Fast Exponentiation Power in Log N in DSA Python - Time & Space Complexity
We want to understand how fast the power calculation grows as the exponent gets bigger.
How does the number of steps change when we calculate a number raised to a large power?
Analyze the time complexity of the following code snippet.
def fast_power(base: int, exponent: int) -> int:
if exponent == 0:
return 1
half = fast_power(base, exponent // 2)
if exponent % 2 == 0:
return half * half
else:
return half * half * base
This code calculates base raised to the exponent using a method that splits the problem in half each time.
- Primary operation: Recursive calls that halve the exponent each time.
- How many times: About log base 2 of the exponent times.
Each step cuts the exponent roughly in half, so the number of steps grows slowly as the exponent grows.
| Input Size (exponent) | Approx. Operations (recursive calls) |
|---|---|
| 10 | About 4 |
| 100 | About 7 |
| 1000 | About 10 |
Pattern observation: Doubling the exponent only adds one more step.
Time Complexity: O(log n)
This means the number of steps grows slowly, only increasing by one each time the exponent doubles.
[X] Wrong: "Calculating power always takes as many steps as the exponent value."
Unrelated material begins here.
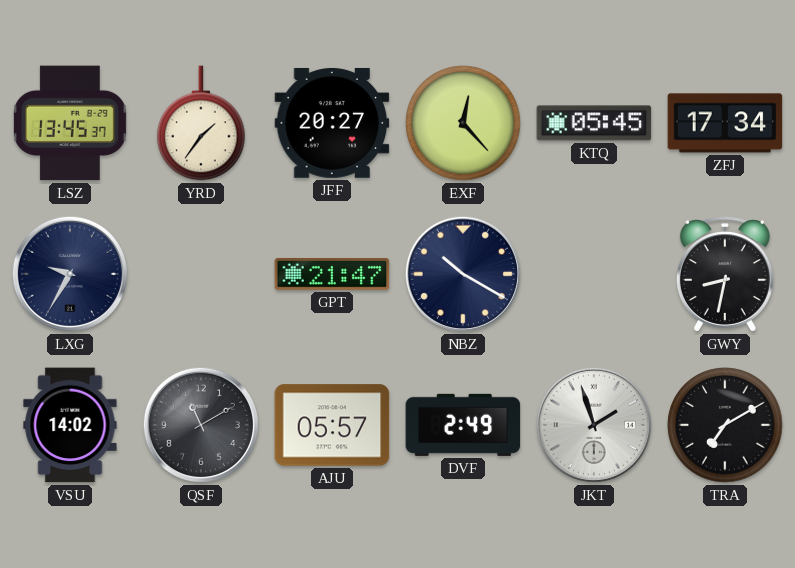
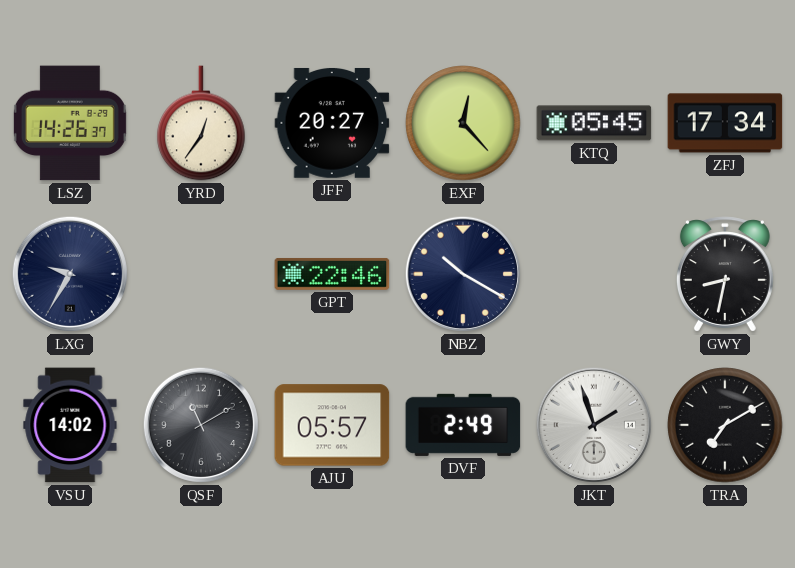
LSZ: 13:45 -> 14:26
YRD: 1:36 -> 12:36
GPT: 21:47 -> 22:46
[OK] Correct: This method reduces the problem size by half each time, so it takes far fewer steps than the exponent itself.
Understanding this method shows you can improve simple calculations by breaking problems down smartly, a skill valued in many coding challenges.
"What if we changed the method to multiply the base exponent times without halving? How would the time complexity change?"